Genetic distance of deletion bins and ordering gene-based markers within deletion bins
Deletion bins along the chromosome arms have been defined as chromosome segments lying between the breakpoints of two deletion lines. However, the genetic distance of the deletion bins have not been well determined. The recent Ae. tauschii genetic map contained 7,185 SNP markers, representing a great resource for the D genome. By comparing genetic and deletion bin maps, we can infer the genetic distance of specific deletion bins on the genetic map (Fig. 4). Clearly, genetic length of each deletion bin is quite different. Generally, deletion bins in the distal regions are better defined due to greater recombination (i.e. have large genetic length) while bins towards the centromeric regions tend to be clustered (i.e. have small genetic length). Therefore, there is no correlation of genetic length with the deletion bin size (p-value < 0.05). The uneven distribution of recombination rate along wheat chromosomes have been widely investigated with recombination increasing gradually from the centromeres to the telomeres . Because of this recombination gradient, it has been estimated that 95 % of the recombination occurs in 48 gene-rich regions encompassing 29 % of the physical size of the wheat genome . Therefore, the large genetic distance of distal bins is largely due to the fact that gene-rich regions are often localized in the distal bins with high recombination. One disadvantage of the wheat deletion bin mapping is that loci within chromosome bins cannot ordered . Since the gene based markers were designed from the sequences in the Ae. tauschii genetic map, marker order within the bin can be inferred based on their position in the genetic map (Fig. 4).

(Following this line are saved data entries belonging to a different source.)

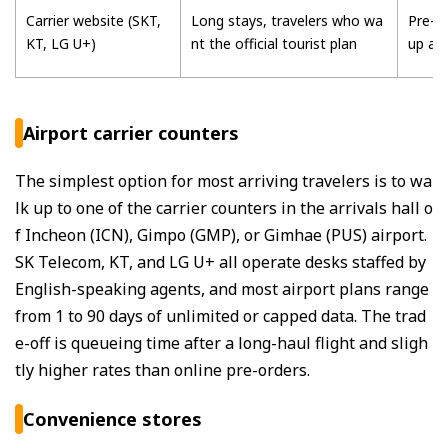
Carrier website (SKT,
Long stays, travelers who wa
Pre-or
KT, LG U+)
nt the official tourist plan
up at 
Airport carrier counters
The simplest option for most arriving travelers is to wa
lk up to one of the carrier counters in the arrivals hall o
f Incheon (ICN), Gimpo (GMP), or Gimhae (PUS) airport.
SK Telecom, KT, and LG U+ all operate desks staffed by
English-speaking agents, and most airport plans range
from 1 to 90 days of unlimited or capped data. The trad
e-off is queueing time after a long-haul flight and sligh
tly higher rates than online pre-orders.
Convenience stores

The use of genomic sequence from related and/or progenitor species, such as Ae. tauschii, can facilitate marker development in hexaploid wheat . Comparative genomics studies using sequenced genomes to infer marker and trait location in an un-sequenced genome have been successful to a limited degree. The use of rice, sorghum, maize, and Brachypodium genome sequences have been extremely useful for synteny based applications and identification of shared genes and traits . However, non-coding regions are not well conserved even between closely related species. Conservation is so limited that a closely related species such as Ae. speltoides does not conserve the majority of repetitive elements as found in Ae. tauschii . Evolution of the individual genomes of hexaploid wheat has resulted in similarity in gene content and order, but unique in transposable element content and arrangement. This distinct arrangement of the repetitive elements in the individual genomes can be leveraged to develop genome specific repeat junction markers. These markers are numerous and could potentially be used in platforms designed for high-density marker evaluation [10–12].
Array based markers provide a number of benefits over single marker systems . In this study, we developed the NimbleGen array containing both gene-based and repeat junction-based probes for mapping of the hexaploid wheat genome. Results indicated that 82 % of the NimbleGen mapping data agrees with the sequencing results with respect to chromosome assignment. When mapping probes to specific deletion bins, 60 % of NimbleGen data agreed with the previous wheat EST deletion bin map. Although the discrepancy was not investigated in this study, recently, Belova et al.  identified twelve markers showing different bin locations with the two bin mapping methods, and using this data, re-analyzed the bin locations with specific PCR primers. Their result indicated that the PCR method supported the NimbleGen data in eleven markers, suggesting its high level of accuracy for bin assignment .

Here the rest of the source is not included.